> **INSTRUCTIONS TO FOLLOW**
Below are the records; give again exactly the line with "l’introduction en bourse de Next Radio sera p", the line with "fonctions au sein", and each line that lies between them, and nothing besides.

### DATA FOR ANALYSIS ###

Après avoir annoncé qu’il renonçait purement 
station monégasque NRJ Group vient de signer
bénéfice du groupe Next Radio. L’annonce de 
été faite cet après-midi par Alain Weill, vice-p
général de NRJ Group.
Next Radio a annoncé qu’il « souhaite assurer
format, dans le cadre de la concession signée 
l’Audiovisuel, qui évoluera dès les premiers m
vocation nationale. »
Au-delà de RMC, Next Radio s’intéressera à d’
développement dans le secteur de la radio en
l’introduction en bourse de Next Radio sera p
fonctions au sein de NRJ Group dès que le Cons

###
### DATA FOR ANALYSIS ###

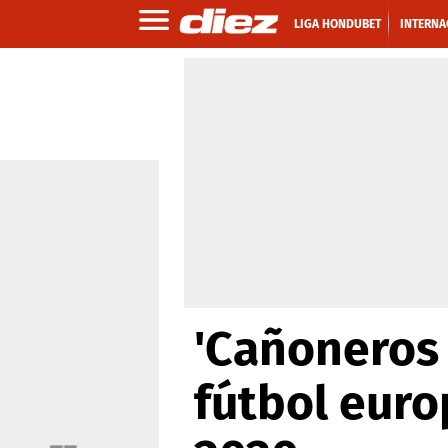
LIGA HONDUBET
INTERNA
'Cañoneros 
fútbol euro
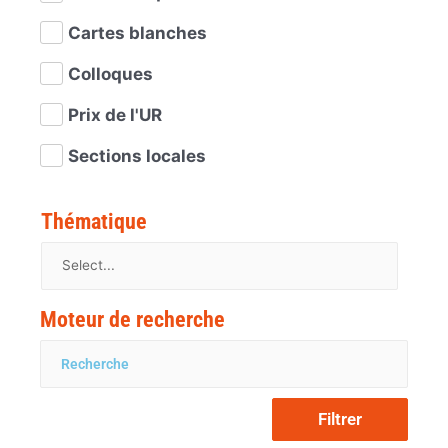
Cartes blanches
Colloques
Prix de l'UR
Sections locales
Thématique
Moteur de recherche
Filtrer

###

> **SOLUTION TO THIS EXERCISE**
l’introduction en bourse de Next Radio sera p
fonctions au sein de NRJ Group dès que le Cons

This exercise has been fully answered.